EXERCISE DATA:
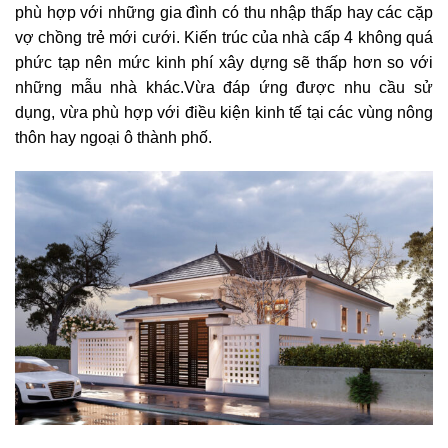
phù hợp với những gia đình có thu nhập thấp hay các cặp
vợ chồng trẻ mới cưới. Kiến trúc của nhà cấp 4 không quá
phức tạp nên mức kinh phí xây dựng sẽ thấp hơn so với
những mẫu nhà khác.Vừa đáp ứng được nhu cầu sử
dụng, vừa phù hợp với điều kiện kinh tế tại các vùng nông
thôn hay ngoại ô thành phố.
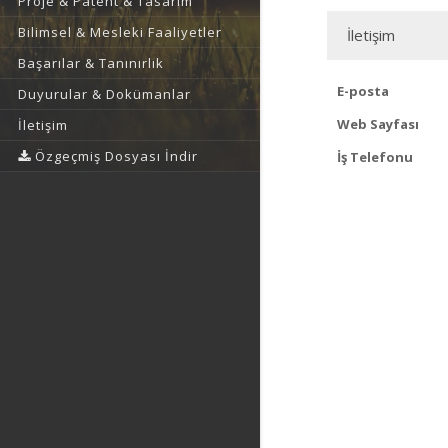
Proje & Patent & Tasarım
Bilimsel & Mesleki Faaliyetler
İletişim
Başarılar & Tanınırlık
E-posta
Duyurular & Dokümanlar
Web Sayfası
İletişim
Özgeçmiş Dosyası İndir
İş Telefonu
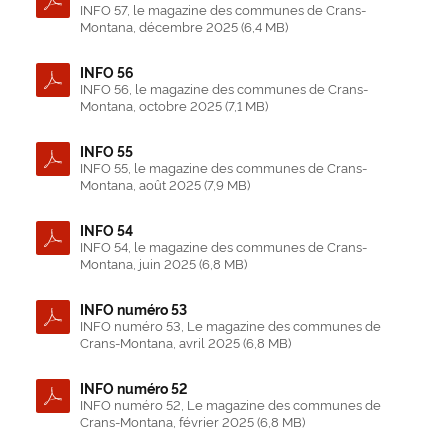
INFO 57, le magazine des communes de Crans-
Montana, décembre 2025 (6,4 MB)
INFO 56
INFO 56, le magazine des communes de Crans-
Montana, octobre 2025 (7,1 MB)
INFO 55
INFO 55, le magazine des communes de Crans-
Montana, août 2025 (7,9 MB)
INFO 54
INFO 54, le magazine des communes de Crans-
Montana, juin 2025 (6,8 MB)
INFO numéro 53
INFO numéro 53, Le magazine des communes de
Crans-Montana, avril 2025 (6,8 MB)
INFO numéro 52
INFO numéro 52, Le magazine des communes de
Crans-Montana, février 2025 (6,8 MB)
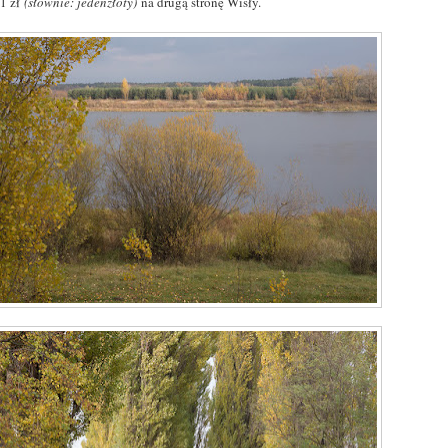
 1 zł
(słownie: jedenzłoty)
na drugą stronę Wisły.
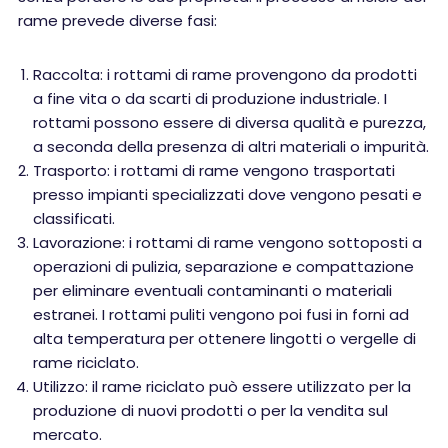
rame prevede diverse fasi:
Raccolta: i rottami di rame provengono da prodotti
a fine vita o da scarti di produzione industriale. I
rottami possono essere di diversa qualità e purezza,
a seconda della presenza di altri materiali o impurità.
Trasporto: i rottami di rame vengono trasportati
presso impianti specializzati dove vengono pesati e
classificati.
Lavorazione: i rottami di rame vengono sottoposti a
operazioni di pulizia, separazione e compattazione
per eliminare eventuali contaminanti o materiali
estranei. I rottami puliti vengono poi fusi in forni ad
alta temperatura per ottenere lingotti o vergelle di
rame riciclato.
Utilizzo: il rame riciclato può essere utilizzato per la
produzione di nuovi prodotti o per la vendita sul
mercato.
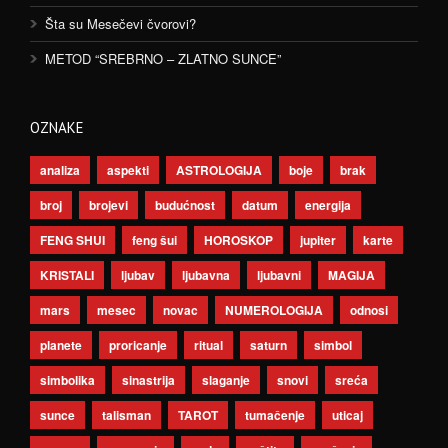
Šta su Mesečevi čvorovi?
METOD “SREBRNO – ZLATNO SUNCE”
OZNAKE
analiza
aspekti
ASTROLOGIJA
boje
brak
broj
brojevi
budućnost
datum
energija
FENG SHUI
feng šui
HOROSKOP
jupiter
karte
KRISTALI
ljubav
ljubavna
ljubavni
MAGIJA
mars
mesec
novac
NUMEROLOGIJA
odnosi
planete
proricanje
ritual
saturn
simbol
simbolika
sinastrija
slaganje
snovi
sreća
sunce
talisman
TAROT
tumačenje
uticaj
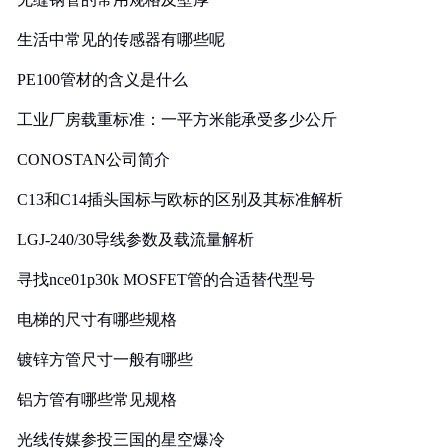
生活中常见的传感器有哪些呢
PE100管材的含义是什么
工业厂房载重标准：一平方米能承受多少公斤
CONOSTAN公司简介
C13和C14插头国标与欧标的区别及其标准解析
LGJ-240/30导线参数及载流量解析
寻找nce01p30k MOSFET管的合适替代型号
电梯的尺寸有哪些规格
镀锌方管尺寸一般有哪些
铝方管有哪些常见规格
光线传媒参投三国的星空爆冷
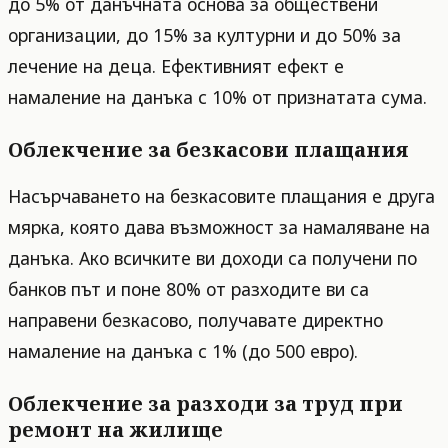
до 5% от данъчната основа за обществени
организации, до 15% за културни и до 50% за
лечение на деца. Ефективният ефект е
намаление на данъка с 10% от признатата сума.
Облекчение за безкасови плащания
Насърчаването на безкасовите плащания е друга
мярка, която дава възможност за намаляване на
данъка. Ако всичките ви доходи са получени по
банков път и поне 80% от разходите ви са
направени безкасово, получавате директно
намаление на данъка с 1% (до 500 евро).
Облекчение за разходи за труд при
ремонт на жилище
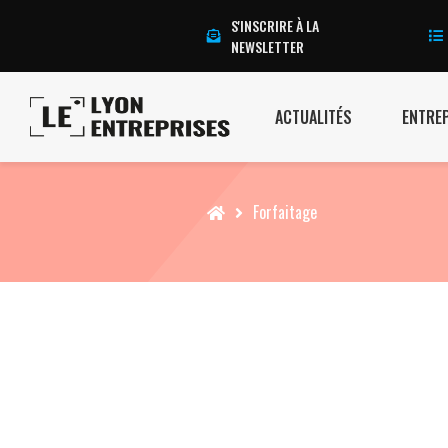
S'INSCRIRE À LA
NEWSLETTER
ACTUALITÉS
ENTRE
Accueil
Forfaitage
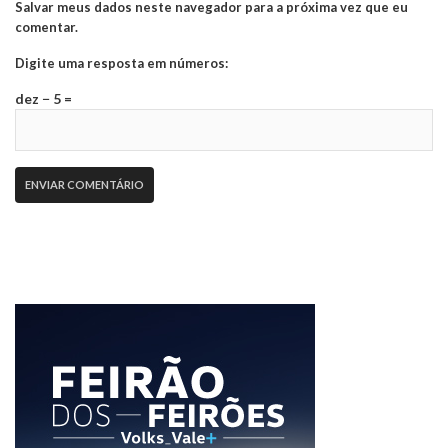
Salvar meus dados neste navegador para a próxima vez que eu
comentar.
Digite uma resposta em números:
dez − 5 =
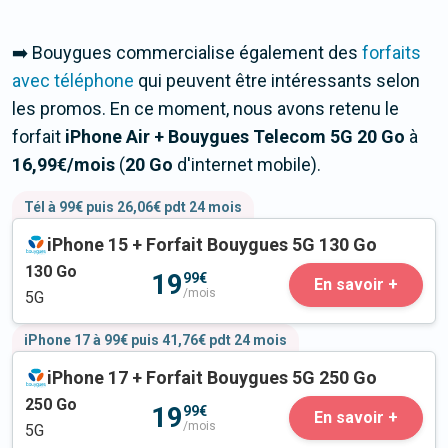
➡️ Bouygues commercialise également des
forfaits
avec téléphone
qui peuvent être intéressants selon
les promos. En ce moment, nous avons retenu le
forfait
iPhone Air + Bouygues Telecom 5G 20 Go
à
16,99
€/mois
(
20 Go
d'internet mobile).
Tél à 99€ puis 26,06€ pdt 24 mois
iPhone 15 + Forfait Bouygues 5G 130 Go
130
Go
19
99€
En savoir +
/mois
5G
iPhone 17 à 99€ puis 41,76€ pdt 24 mois
iPhone 17 + Forfait Bouygues 5G 250 Go
250
Go
19
99€
En savoir +
/mois
5G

TASK DETAILS: Could the entries above be returned verbatim, with no pictures included?

SOLUTION TO THE PROBLEM:
phù hợp với những gia đình có thu nhập thấp hay các cặp
vợ chồng trẻ mới cưới. Kiến trúc của nhà cấp 4 không quá
phức tạp nên mức kinh phí xây dựng sẽ thấp hơn so với
những mẫu nhà khác.Vừa đáp ứng được nhu cầu sử
dụng, vừa phù hợp với điều kiện kinh tế tại các vùng nông
thôn hay ngoại ô thành phố.
Proje & Patent & Tasarım
Bilimsel & Mesleki Faaliyetler
İletişim
Başarılar & Tanınırlık
E-posta
Duyurular & Dokümanlar
Web Sayfası
İletişim
Özgeçmiş Dosyası İndir
İş Telefonu
INFO 57, le magazine des communes de Crans-
Montana, décembre 2025 (6,4 MB)
INFO 56
INFO 56, le magazine des communes de Crans-
Montana, octobre 2025 (7,1 MB)
INFO 55
INFO 55, le magazine des communes de Crans-
Montana, août 2025 (7,9 MB)
INFO 54
INFO 54, le magazine des communes de Crans-
Montana, juin 2025 (6,8 MB)
INFO numéro 53
INFO numéro 53, Le magazine des communes de
Crans-Montana, avril 2025 (6,8 MB)
INFO numéro 52
INFO numéro 52, Le magazine des communes de
Crans-Montana, février 2025 (6,8 MB)
 1 zł
(słownie: jedenzłoty)
na drugą stronę Wisły.
rame prevede diverse fasi:
Raccolta: i rottami di rame provengono da prodotti
a fine vita o da scarti di produzione industriale. I
rottami possono essere di diversa qualità e purezza,
a seconda della presenza di altri materiali o impurità.
Trasporto: i rottami di rame vengono trasportati
presso impianti specializzati dove vengono pesati e
classificati.
Lavorazione: i rottami di rame vengono sottoposti a
operazioni di pulizia, separazione e compattazione
per eliminare eventuali contaminanti o materiali
estranei. I rottami puliti vengono poi fusi in forni ad
alta temperatura per ottenere lingotti o vergelle di
rame riciclato.
Utilizzo: il rame riciclato può essere utilizzato per la
produzione di nuovi prodotti o per la vendita sul
mercato.
Šta su Mesečevi čvorovi?
METOD “SREBRNO – ZLATNO SUNCE”
OZNAKE
analiza
aspekti
ASTROLOGIJA
boje
brak
broj
brojevi
budućnost
datum
energija
FENG SHUI
feng šui
HOROSKOP
jupiter
karte
KRISTALI
ljubav
ljubavna
ljubavni
MAGIJA
mars
mesec
novac
NUMEROLOGIJA
odnosi
planete
proricanje
ritual
saturn
simbol
simbolika
sinastrija
slaganje
snovi
sreća
sunce
talisman
TAROT
tumačenje
uticaj
生活中常见的传感器有哪些呢
PE100管材的含义是什么
工业厂房载重标准：一平方米能承受多少公斤
CONOSTAN公司简介
C13和C14插头国标与欧标的区别及其标准解析
LGJ-240/30导线参数及载流量解析
寻找nce01p30k MOSFET管的合适替代型号
电梯的尺寸有哪些规格
镀锌方管尺寸一般有哪些
铝方管有哪些常见规格
光线传媒参投三国的星空爆冷
до 5% от данъчната основа за обществени
организации, до 15% за културни и до 50% за
лечение на деца. Ефективният ефект е
намаление на данъка с 10% от признатата сума.
Облекчение за безкасови плащания
Насърчаването на безкасовите плащания е друга
мярка, която дава възможност за намаляване на
данъка. Ако всичките ви доходи са получени по
банков път и поне 80% от разходите ви са
направени безкасово, получавате директно
намаление на данъка с 1% (до 500 евро).
Облекчение за разходи за труд при
ремонт на жилище
S'INSCRIRE À LA
NEWSLETTER
ACTUALITÉS
ENTRE
Accueil
Forfaitage
Salvar meus dados neste navegador para a próxima vez que eu
comentar.
Digite uma resposta em números:
dez − 5 =
➡️ Bouygues commercialise également des
forfaits
avec téléphone
qui peuvent être intéressants selon
les promos. En ce moment, nous avons retenu le
forfait
iPhone Air + Bouygues Telecom 5G 20 Go
à
16,99
€/mois
(
20 Go
d'internet mobile).
Tél à 99€ puis 26,06€ pdt 24 mois
iPhone 15 + Forfait Bouygues 5G 130 Go
130
Go
19
99€
En savoir +
/mois
5G
iPhone 17 à 99€ puis 41,76€ pdt 24 mois
iPhone 17 + Forfait Bouygues 5G 250 Go
250
Go
19
99€
En savoir +
/mois
5G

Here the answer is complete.